As we had to choose from sessions, it was impossible to attend all of those that followed; I popped into Lon Milo Duquette’s session on the Lesser Arcana, to hear people laughing and excited about the information being imparted in Lon’s easy style.
In another room, paper and scissors were the order of the day as that group got to grips with Lisa de St. Croix’s practical journaling workshop. Meanwhile, Renna Shesso was in the main sanctuary space introducing us to more astrology with the tarot relating to the constellations. These were all unique and informative sessions from presenters with incredible experience and knowledge.
As with all our TarotCon events, unique sessions were offered both as part of the program and as the event took place. Shaheen Miro held sessions both days on Tasseography, in this case reading from the bottom of tea-cups!
We also got to hold a session both days on Lenormand reading, where we just began to touch on the connection between Lenormand and coffee grind reading symbolism. We know this is one of many hundreds of conversations and connections that will extend far beyond the event – such as there being 36 decans and 36 Lenormand cards, for example.
The extension of our divinations beyond the cards was even more evident in Carrie Paris’s charm casting workshop, also using collection oracles – a very popular and emerging method in divination.
After a full day, the following morning found many of us on tours and trips to Denver gardens and museums, some of us in search of photographing images for a collectable deck constructed from the event photographs by Beth Seilonen.

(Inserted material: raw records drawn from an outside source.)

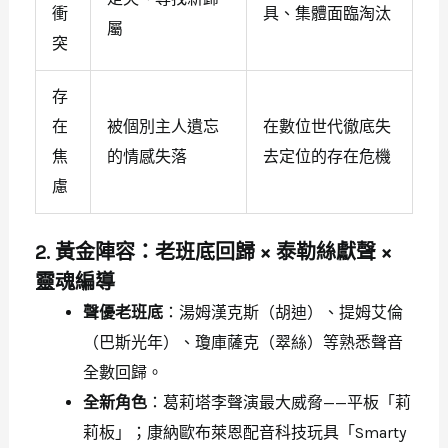
衝
具、集體面臨淘汰
屬
突
存
在
被個別主人遺忘
在數位世代徹底失
焦
的情感失落
去定位的存在危機
慮
2. 黃金陣容：老班底回歸 × 泰勒絲獻聲 ×
靈魂編導
聲優老班底
：湯姆漢克斯（胡迪）、提姆艾倫
（巴斯光年）、瓊庫薩克（翠絲）等熟悉聲音
全數回歸。
全新角色
：葛莉塔李聲演最大威脅——平板「莉
莉板」；康納歐布萊恩配音科技玩具「Smarty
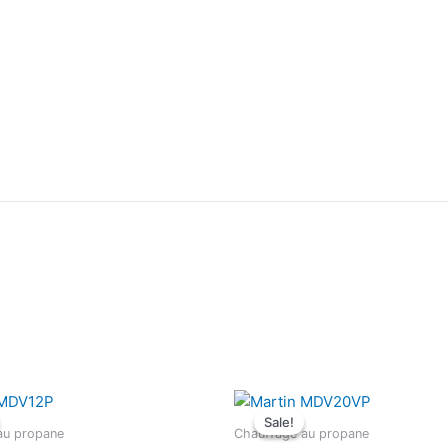
Sale!
Sale!
au propane
Chauffage au propane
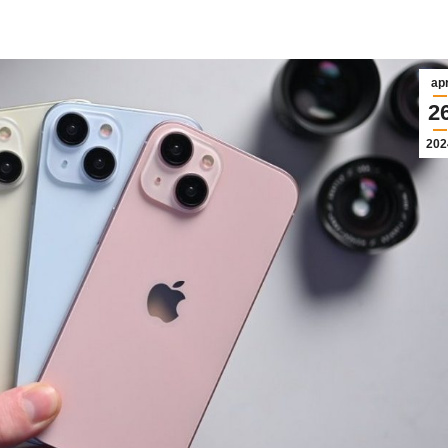
e
iPhone 13
iPhone X
iPhone 13 Mini
iPhone 8
5 Pro Max
iPhone 12 Pro Max
iPhone 8
 Pro
iPhone 12 Pro
iPhone 7
ap
 Plus
iPhone 12
iPhone 7
2
202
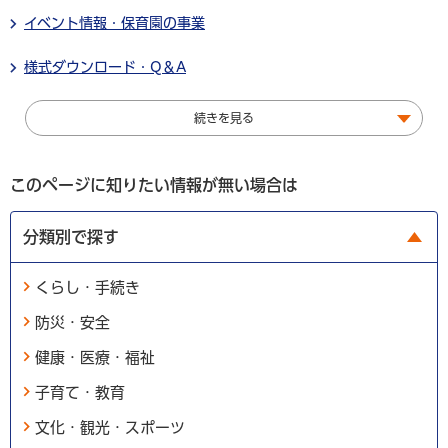
イベント情報・保育園の事業
様式ダウンロード・Q＆A
続きを見る
このページに知りたい情報が無い場合は
分類別で探す
くらし・手続き
防災・安全
健康・医療・福祉
子育て・教育
文化・観光・スポーツ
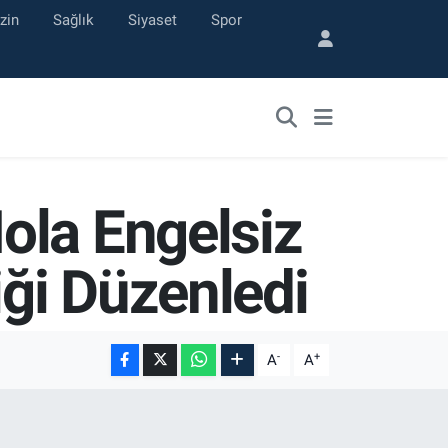
zin
Sağlık
Siyaset
Spor
ola Engelsiz
ği Düzenledi
-
+
A
A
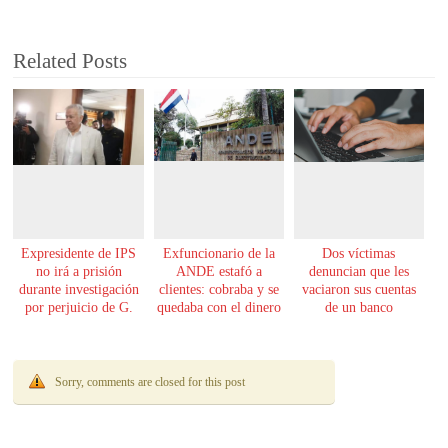
Related Posts
Expresidente de IPS
Exfuncionario de la
Dos víctimas
no irá a prisión
ANDE estafó a
denuncian que les
durante investigación
clientes: cobraba y se
vaciaron sus cuentas
por perjuicio de G.
quedaba con el dinero
de un banco
61.000 millones
Sorry, comments are closed for this post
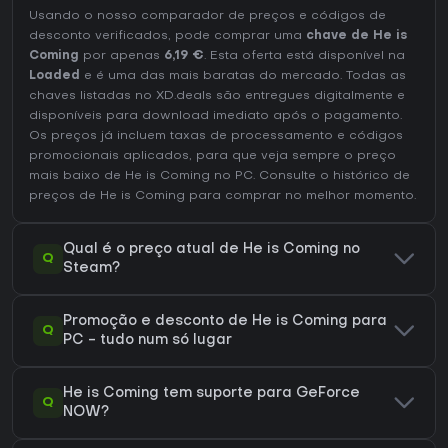
Usando o nosso comparador de preços e códigos de
desconto verificados, pode comprar uma
chave de He is
Coming
por apenas
6,19 €
. Esta oferta está disponível na
Loaded
e é uma das mais baratas do mercado. Todas as
chaves listadas no XD.deals são entregues digitalmente e
disponíveis para download imediato após o pagamento.
Os preços já incluem taxas de processamento e códigos
promocionais aplicados, para que veja sempre o preço
mais baixo de He is Coming no
PC
. Consulte o
histórico de
preços de He is Coming
para comprar no melhor momento.
Qual é o preço atual de He is Coming no
Q
Steam?
Promoção e desconto de He is Coming para
Q
PC - tudo num só lugar
He is Coming tem suporte para GeForce
Q
NOW?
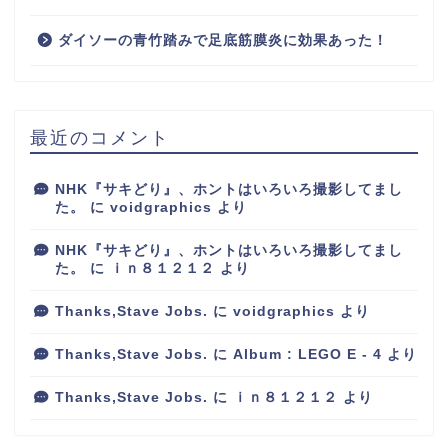
ダイソーの青竹踏みで足底筋膜炎に効果あった！
最近のコメント
NHK『サキどり』、ホントはいろいろ撮影してまし
た。
に
voidgraphics
より
NHK『サキどり』、ホントはいろいろ撮影してまし
た。
に
ｉｎ８１２１２
より
Thanks,Stave Jobs.
に
voidgraphics
より
Thanks,Stave Jobs.
に
Album : LEGO E - 4
より
Thanks,Stave Jobs.
に
ｉｎ８１２１２
より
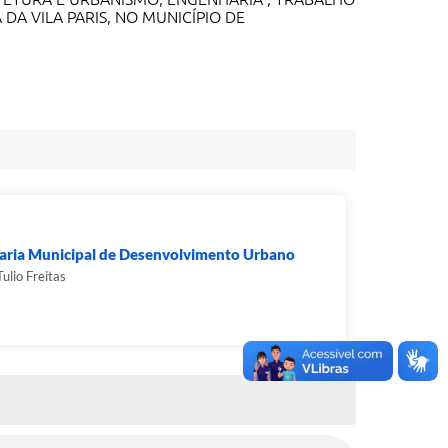
A VILA PARIS, NO MUNICÍPIO DE
taria Municipal de Desenvolvimento Urbano
ulio Freitas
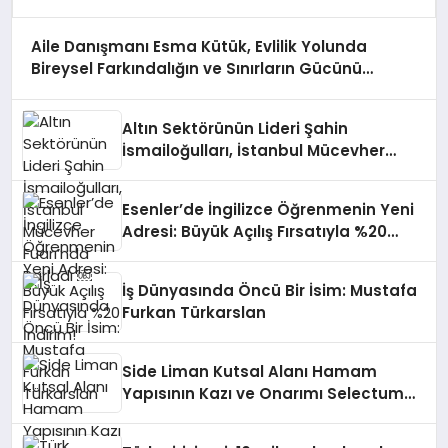
Aile Danışmanı Esma Kütük, Evlilik Yolunda
Bireysel Farkındalığın ve Sınırların Gücünü
Anlatıyor
Altın Sektörünün Lideri Şahin
İsmailoğulları, İstanbul Mücevher
Fuarı’nda Parladı ￼
Esenler’de İngilizce Öğrenmenin Yeni
Adresi: Büyük Açılış Fırsatıyla %20
İndirim!
İş Dünyasında Öncü Bir İsim: Mustafa
Furkan Türkarslan
Side Liman Kutsal Alanı Hamam
Yapısının Kazı ve Onarımı Selectum
Hotels&Resorts’un da Katkılarıyla
Tamamlandı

At the venue itself, the Althea Center director, Jonathan Ellerby, presented his weekly class, theming it on the power of intuition, dovetailing with the event.

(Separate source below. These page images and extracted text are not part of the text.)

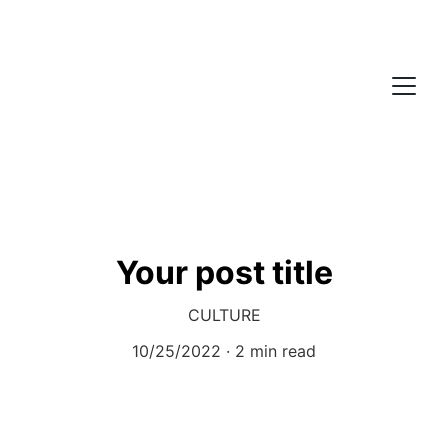
Your post title
CULTURE
10/25/2022
2 min read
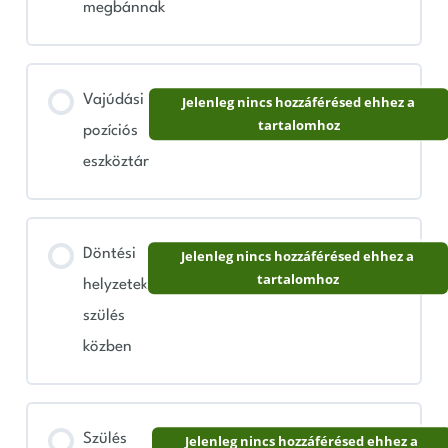
megbánnak
Vajúdási
Jelenleg nincs hozzáférésed ehhez a
tartalomhoz
pozíciós
eszköztár
Döntési
Jelenleg nincs hozzáférésed ehhez a
tartalomhoz
helyzetek
szülés
közben
Szülés
Jelenleg nincs hozzáférésed ehhez a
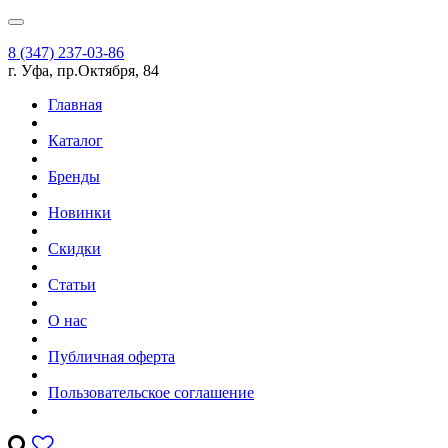
8 (347) 237-03-86
г. Уфа, пр.Октября, 84
Главная
Каталог
Бренды
Новинки
Скидки
Статьи
О нас
Публичная оферта
Пользовательское соглашение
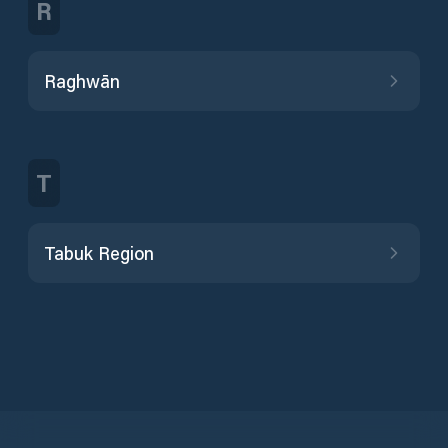
R
Raghwān
T
Tabuk Region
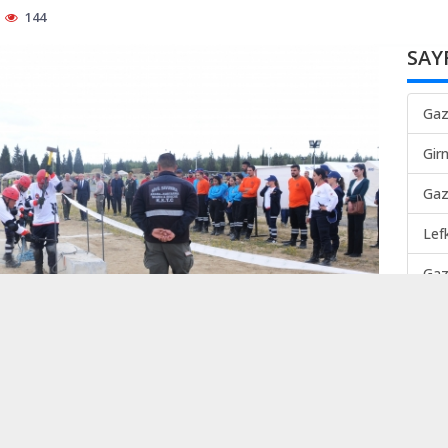
144
SAY
Gaz
Gir
Gaz
Lef
Gaz
Mah
TER
Lef
TEK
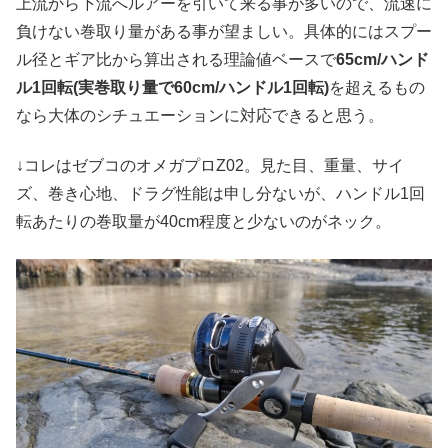
上流から下流へルアーを引いて来る事が多いので、流速に
負けない巻取り量がある事が望ましい。具体的にはスプー
ル径とギア比から算出される理論値ベースで
65cm/ハンド
ル1回転(実巻取り量で60cm/ハンドル1回転)
を超えるもの
なら大体のシチュエーションに対応できると思う。
↓コレはゼブコのオメガプロZ02。見た目、重量、サイ
ズ、巻き心地、ドラグ性能は申し分ないが、ハンドル1回
転あたりの巻取量が40cm程度と少ないのがネック。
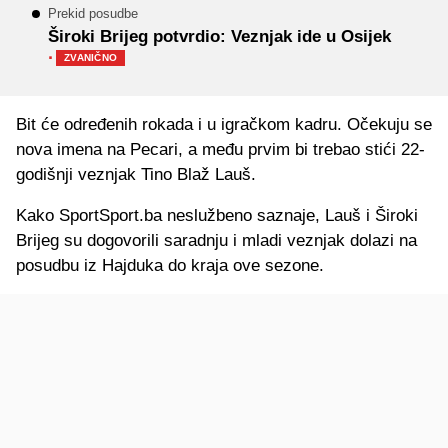
Prekid posudbe
Široki Brijeg potvrdio: Veznjak ide u Osijek
·
ZVANIČNO
Bit će određenih rokada i u igračkom kadru. Očekuju se
nova imena na Pecari, a među prvim bi trebao stići 22-
godišnji veznjak Tino Blaž Lauš.
Kako SportSport.ba neslužbeno saznaje, Lauš i Široki
Brijeg su dogovorili saradnju i mladi veznjak dolazi na
posudbu iz Hajduka do kraja ove sezone.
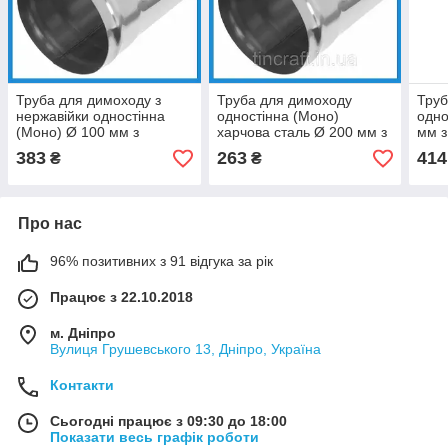
Труба для димоходу з
Труба для димоходу
Труб
нержавійки одностінна
одностінна (Моно)
одно
(Моно) Ø 100 мм з
харчова сталь Ø 200 мм з
мм з
нержавіючої сталі 0.5 мм
нержавійки 0.5 мм L-0.3 м,
1м, 
383
263
414
₴
₴
L-1м, для котла
для котельні
Про нас
96% позитивних з 91 відгука за рік
Працює з 22.10.2018
м. Дніпро
Вулиця Грушевського 13, Дніпро, Україна
Контакти
Сьогодні працює з 09:30 до 18:00
Показати весь графік роботи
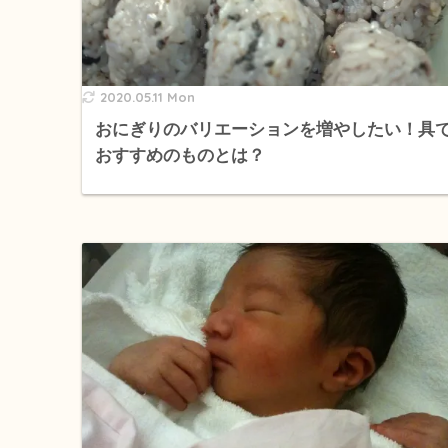
2020.05.11 Mon
おにぎりのバリエーションを増やしたい！具
おすすめのものとは？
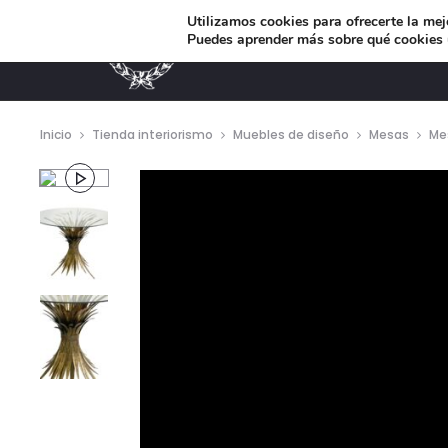
Utilizamos cookies para ofrecerte la mej
Puedes aprender más sobre qué cookies u
MUEBLES DE DISEÑO
Inicio
Tienda interiorismo
Muebles de diseño
Mesas
Me
Repro
de
vídeo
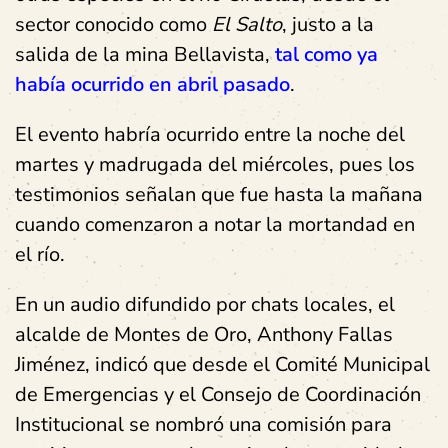
sector conocido como
El Salto
, justo a la
salida de la mina Bellavista,
tal como ya
había ocurrido en abril pasado
.
El evento habría ocurrido entre la noche del
martes y madrugada del miércoles, pues los
testimonios señalan que fue hasta la mañana
cuando comenzaron a notar la mortandad en
el río.
En un audio difundido por chats locales, el
alcalde de Montes de Oro, Anthony Fallas
Jiménez, indicó que desde el Comité Municipal
de Emergencias y el Consejo de Coordinación
Institucional se nombró una comisión para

We returned for the deck creators panel, followed by the penultimate presentations by Joy Vernon on the Empyrean Key and its relationship to tarot and Emily Jones unlocking the mysteries of devotional tarot. It was a pleasure to then conclude the event with Reverend Ivy’s magical session on casting spells with the tarot alongside our own mystery session on Kabbalah and Tarot.

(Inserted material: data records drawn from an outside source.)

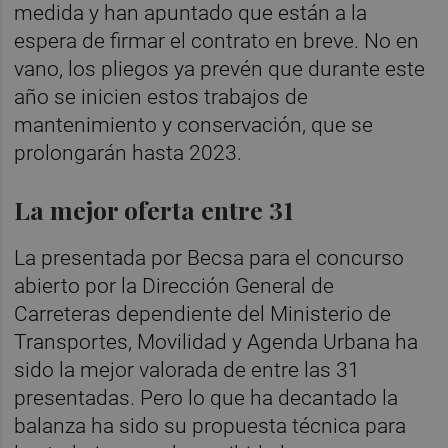
medida y han apuntado que están a la
espera de firmar el contrato en breve. No en
vano, los pliegos ya prevén que durante este
año se inicien estos trabajos de
mantenimiento y conservación, que se
prolongarán hasta 2023.
La mejor oferta entre 31
La presentada por Becsa para el concurso
abierto por la Dirección General de
Carreteras dependiente del Ministerio de
Transportes, Movilidad y Agenda Urbana ha
sido la mejor valorada de entre las 31
presentadas. Pero lo que ha decantado la
balanza ha sido su propuesta técnica para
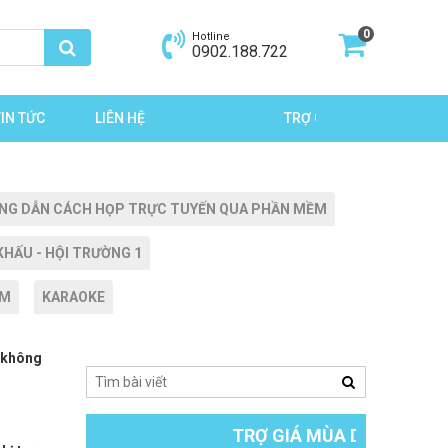
0
Hotline
0902.188.722
TIN TỨC
LIÊN HỆ
TRỢ GIÁ MÙA DỊCH
ƯỚNG DẪN CÁCH HỌP TRỰC TUYẾN QUA PHẦN MỀM
HẤU - HỘI TRƯỜNG 1
ẨM
KARAOKE
 không
TRỢ GIÁ MÙA DỊCH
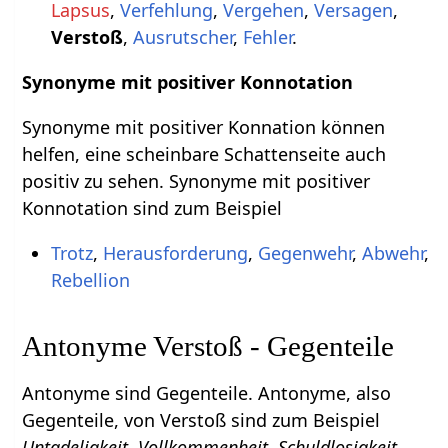
Lapsus
,
Verfehlung
,
Vergehen
,
Versagen
,
Verstoß
,
Ausrutscher
,
Fehler
.
Synonyme mit positiver Konnotation
Synonyme mit positiver Konnation können
helfen, eine scheinbare Schattenseite auch
positiv zu sehen. Synonyme mit positiver
Konnotation sind zum Beispiel
Trotz
,
Herausforderung
,
Gegenwehr
,
Abwehr
,
Rebellion
Antonyme Verstoß - Gegenteile
Antonyme sind Gegenteile. Antonyme, also
Gegenteile, von Verstoß sind zum Beispiel
Untadeligkeit, Vollkommenheit, Schuldlosigkeit,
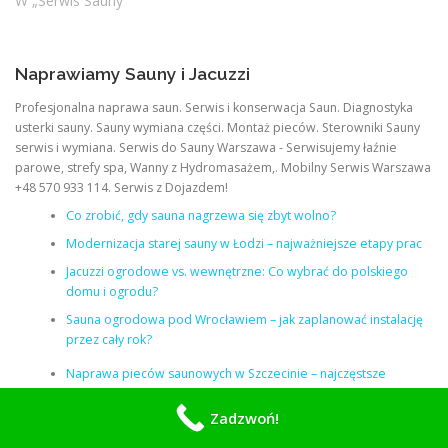
W „Serwis Sauny"
Naprawiamy Sauny i Jacuzzi
Profesjonalna naprawa saun. Serwis i konserwacja Saun. Diagnostyka
usterki sauny. Sauny wymiana części. Montaż pieców. Sterowniki Sauny
serwis i wymiana. Serwis do Sauny Warszawa - Serwisujemy łaźnie
parowe, strefy spa, Wanny z Hydromasażem,. Mobilny Serwis Warszawa
+48 570 933 114. Serwis z Dojazdem!
Co zrobić, gdy sauna nagrzewa się zbyt wolno?
Modernizacja starej sauny w Łodzi – najważniejsze etapy prac
Jacuzzi ogrodowe vs. wewnętrzne: Co wybrać do polskiego
domu i ogrodu?
Sauna ogrodowa pod Wrocławiem – jak zaplanować instalację
przez cały rok?
Naprawa pieców saunowych w Szczecinie – najczęstsze
przyczyny awarii
Zadzwoń!
Akcesoria do sauny i jacuzzi: Co warto mieć, by zwiększyć
komfort i bezpieczeństwo?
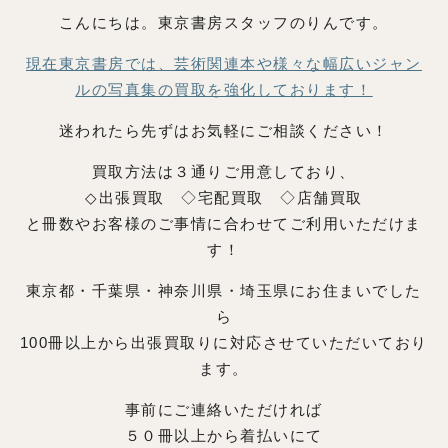
こんにちは。東京書房スタッフのりんです。
現在東京書房では、芸術関連本や様々な幅広いジャン
ルの写真集の買取を強化しております！
迷われたら先ずはお気軽にご相談ください！
買取方法は３通りご用意しており、
◇出張買取 ◇宅配買取 ◇店舗買取
と冊数やお客様のご事情に合わせてご利用いただけま
す！
東京都・千葉県・神奈川県・埼玉県にお住まいでした
ら
100冊以上から出張買取りに対応させていただいており
ます。
事前にご連絡いただければ
５０冊以上から着払いにて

Whilst participants then had a last opportunity to peruse the vendors, including Tarot Garden and Isis Books, who supported the event with local promotion, it was left to the incredible team of Denver Tarot Meetup volunteers and helpers to pack up the tables and chairs and work behind the scenes to wrap up all the arrangements.
In summary, so much happened it was impossible to do anything other than name the speakers, subjects and events rather than convey a full flavour of the experience. There were so many conversations, insights and illuminations, and an emerging realisation that this thing is bigger than all of us! One common piece of feedback was that participants found interest and access to new subjects that they had previously found irrelevant or impenetrable. Other participants got re-enthused by subjects they had left behind, and others developed deeper appreciation of subjects in which they were presently engaged. I suspect we threw everything at the wall, and a lot of it stuck.
It only remains to thank again the Center itself for the venue, Chef Hunter for the food (we received profuse thanks for supporting local business start-ups rather than simply hosting it in an anonymous hotel), Joy Vernon, Sherry Padilla, Sherry Shone, and everyone who volunteered and assisted, our incredible speakers, panellists and vendors – and everyone we have not mentioned.
As we send out our formal feedback requests, our over-arching impression is simply, “Denver Rocks”.